Catalytic cleavage of carbon–carbon double bonds with Rh-carbynoids
For more than half a century, the discovery of new metal-carbon bond-forming strategies has been cornerstone in the development of transition-metal catalysis. The catalytic formation of organometallic intermediates with metal-carbon single/double bond – such as metal-L (L = alkyl, alkenyl, alkynyl, aryl), metal-carbene (metal=L) – is commonly used in reaction discovery as well as in the synthesis of natural products, pharmaceuticals, and functional materials. However, while metal-carbynes – the organometallic species with a metal-carbon triple bond (metal≡L) -, have been key players as catalysts in alkyne metathesis, their general application in catalytic carbyne transfer processes to organic matter has been largely unexplored; mainly due to the lack of suitable carbyne sources that enable the catalytic monovalent ligand transfer.

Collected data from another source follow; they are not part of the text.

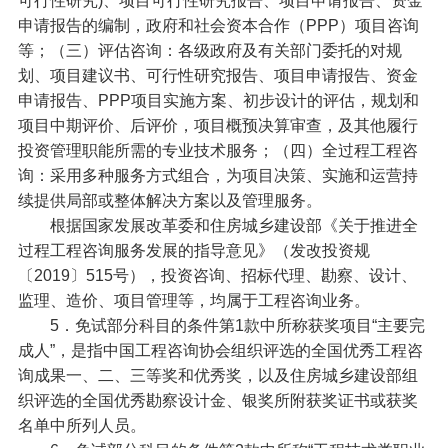
可行性研究)、项目可行性研究报告、项目申请报告、资金
申请报告的编制，政府和社会资本合作（PPP）项目咨询
等；（三）评估咨询：各级政府及有关部门委托的对规
划、项目建议书、可行性研究报告、项目申请报告、资金
申请报告、PPP项目实施方案、初步设计的评估，规划和
项目中期评价、后评价，项目概预决算审查，及其他履行
投资管理职能所需的专业技术服务；（四）全过程工程咨
询：采用多种服务方式组合，为项目决策、实施和运营持
续提供局部或整体解决方案以及管理服务。
根据国家发展改革委和住房城乡建设部《关于推进全
过程工程咨询服务发展的指导意见》（发改投资规
〔2019〕515号），投资咨询、招标代理、勘察、设计、
监理、造价、项目管理等，均属于工程咨询业务。
5．免试部分科目的条件第1款中所称获奖项目“主要完
成人”，是指中国工程咨询协会组织评选的全国优秀工程咨
询成果一、二、三等奖和优秀奖，以及住房城乡建设部组
织评选的全国优秀勘察设计金、银奖所附获奖证书或获奖
名单中所列人员。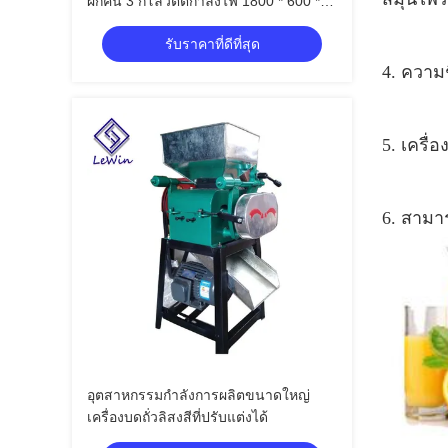
ผักคั้น 3 กิโลวัตต์กำลังไฟ 1800 * 600 *
700 มม
รับราคาที่ดีที่สุด
4. ความ
5. เครื่อง
6. สาม
อุตสาหกรรมกำลังการผลิตขนาดใหญ่
เครื่องบดถั่วลิสงสีที่ปรับแต่งได้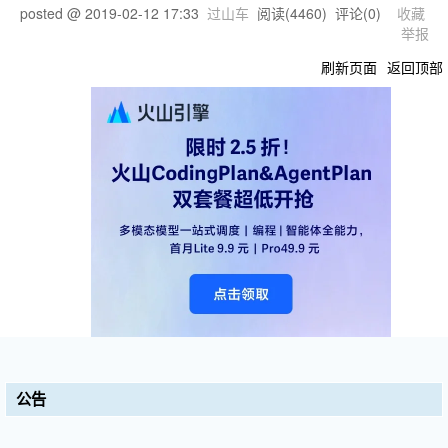
posted @
2019-02-12 17:33
过山车
阅读(
4460
) 评论(
0
)
收藏
举报
刷新页面
返回顶部
公告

To circumvent this problem, we sought to develop a platform based on the catalytic generation of equivalent forms of metal-carbynes or metal-carbynoids with dual carbene/carbocation behaviour able to uncover a new catalytic alkene activation (D). Recently, we have discovered a catalytic strategy that generates rhodium-carbynoids by selective diazo activation of designed carbyne sources with rhodium paddlewheel complexes. We found that our equivalents provoke C-C bond scission by inserting a cationic monovalent carbon unit between both sp2-hybridized carbons. This skeletal remodeling process accesses synthetically useful allyl cation intermediates that conduct to valuable allylic building blocks upon nucleophile attack. Our results rely on the formation of cyclopropyl-I(III)intermediates able to undergo electrocyclic ring-opening, following the Woodward–Hoffmann–DePuy rules. Furthermore, the insertion of a monovalent carbon unit in C-C bonds underscores an opportunity in skeletal editing that will be relevant to reach previously unattainable chemical space in drug discovery. This work was published in the Journal of the American Chemical Society in September 2019 and has been seen over 12000 times on the JACS ACS web, highlighted in Chemistry Views and Chemistry World, and was one of the most read articles in September 2019 and was among the Top 20 most downloaded and most-read articles within the last 12 months of publication.